Life’s hard for a farmer when the cold comes. And for us mini-farmers too. With the ground solid as concrete and the grass stiff and grey, I am painfully aware how dull life has suddenly become for my chickens. There they huddle on the barren ground, unable to scratch or forage. I crack the ice on their water-can and scatter their corn in the hope that they will peck around for it, warming up their bodies in the process. But somehow they are too depressed to care. Their pea-brains are telling them just to sit still and conserve energy. Like their wild cousins, they are programmed to put all their effort into simple survival and with, any luck, they will make it through this horrid dark time and into a warm new year.

But that’s not how I see it. My human (almost entirely urbanised) brain reckons that life should go on as actively as possible, even in a cold spell. And because I am human, I can’t help projecting my prejudices onto my pets. What I would want, were I living outdoors in this weather, would be a warming bowl of gruel. Ergo so must my chickens.

Each morning, coming downstairs well before the sun is up (and before my light-sensitive fowl realise the day has begun), my very first job is to cook for them. Piled in a large plastic bag by the back door are bread crusts from the local sandwich shop (donated tender-heartedly ‘for the birds’). These get torn up and added to yesterday’s leftovers – pasta and cabbage and apple cores – yum. For roughage (and probably the best nutrition) I pour in a cup of mixed corn. And over the top goes half a pint of milk.

And it’s milk that this post is about.

My rationale for keeping chickens rather than any of the cornucopia of pets available to me is that they are useful. I try not to indulge my very British inclination to spoil them with fancy stuff – and yes, there’s plenty of opportunity to get consumer-crazy, even over chooks – they could be on a diet of meal-worms (£11 for a small bag) and organic feed pellets (containing expensive soya meal from Italy rather than the rainforest-destroying cheap stuff). But no – these chickens of mine are out there in the garden to convert our leftovers into eggs.

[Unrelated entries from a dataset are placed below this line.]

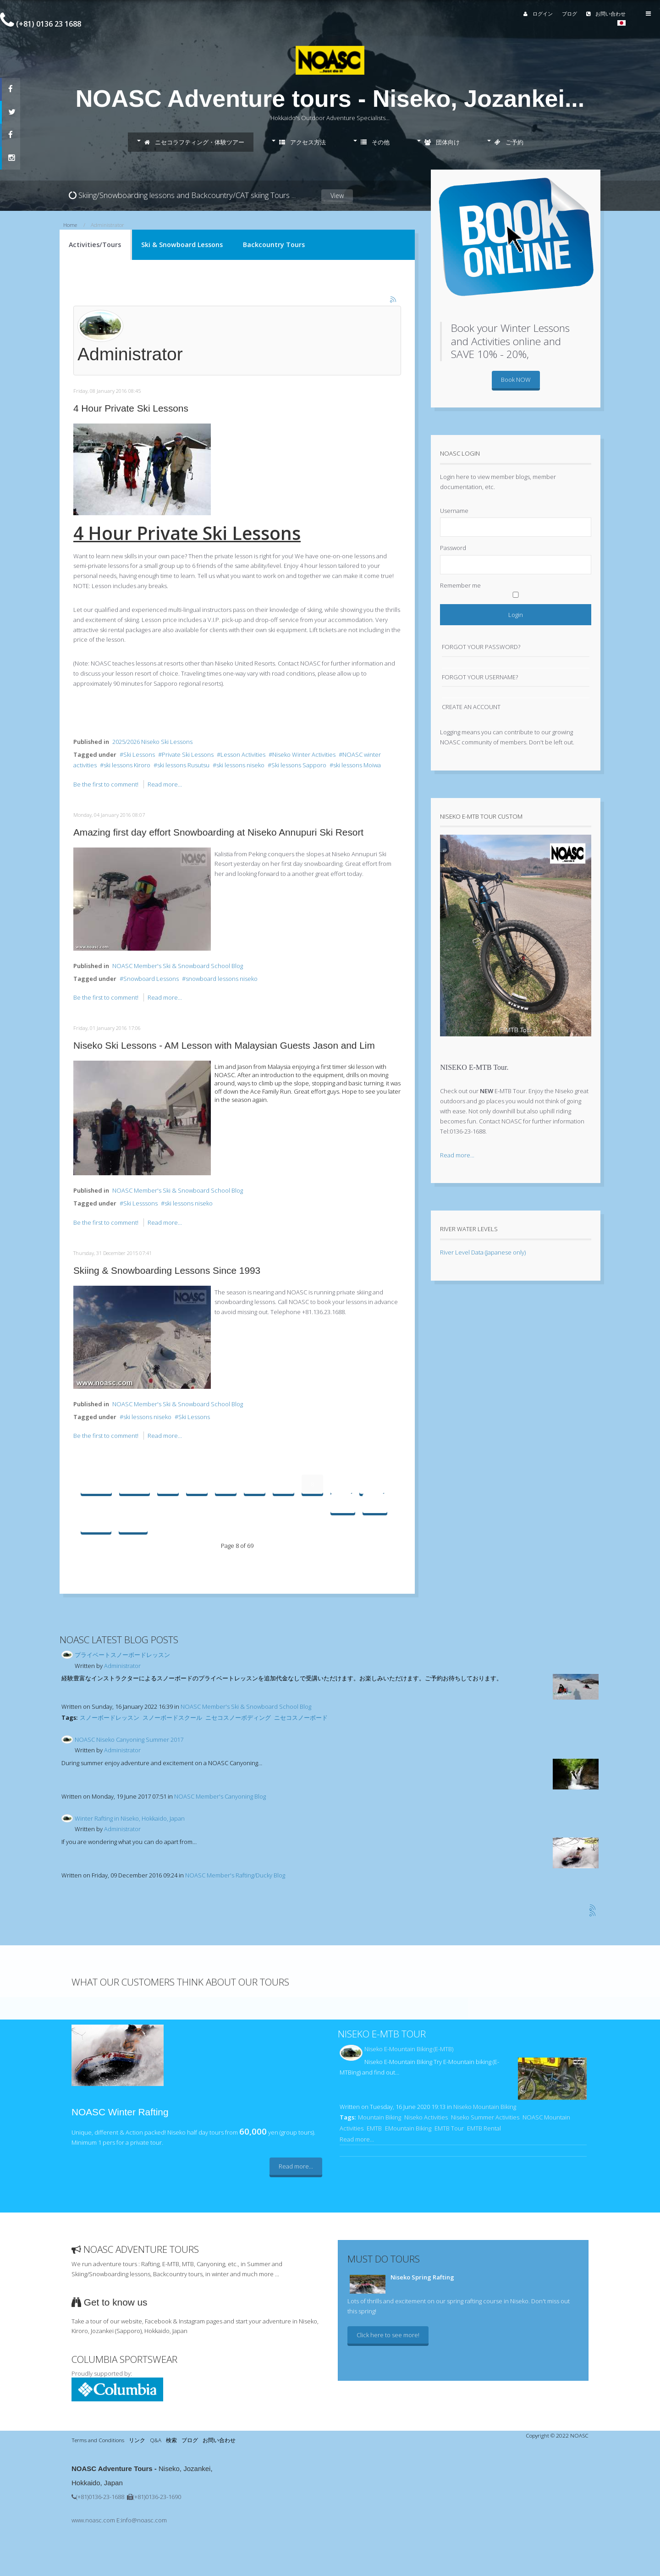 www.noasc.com (93, 2520)
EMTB (374, 2128)
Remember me (460, 585)
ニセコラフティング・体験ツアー (194, 142)
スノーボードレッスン (109, 1717)
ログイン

My only concession when the temperature goes down is to warm up their food on my cheaply coal/petrol-powered electric stove and to sacrifice half a pint milk from my children’s breakfast (because actually it costs next-to-nothing and therefore might as well be leftovers).

Except that it’s a bit of a mess – this cheap milk business. All very well thinking the chooks are getting good winter fayre in this way, but at what cost? UK milk is not in a good state at all. Neither is it nutritious nor sustainable. And to add insult to injury, we are currently unable to produce all that we need, and instead import it from countries with even lower welfare standards than our own.  Why’s that? Cos of the supermarkets, mainly. Interesting article about the current crisis in Farmers Guardian (don’t forget to read the comments) –

http://www.farmersguardian.com/home/business/business-news/paice-to-‘bang-heads-together’-over-milk-crisis/35921.article

Here’s my personal irony: I pride myself on being aware of the human suffering that goes into producing Peruvian asparagus (that stuff you buy between May and March) and Costa-Rican pineapples. I steer clear. Even in winter, I am feeding my children on home-grown salad, potatoes, onions, carrots and parsnips… My happy (cheap) chickens are part of my food-awareness – a defiance of the world-wide egg industry which, despite the endeavors of Jamie and Hugh and the RSPCA, still manages to destroy rainforest at a gob-smacking rate and gives its birds lives that are miserable and short.

So what am I doing feeding them milk from miserable, soya-fed, short-lived cows with even more miserable owners?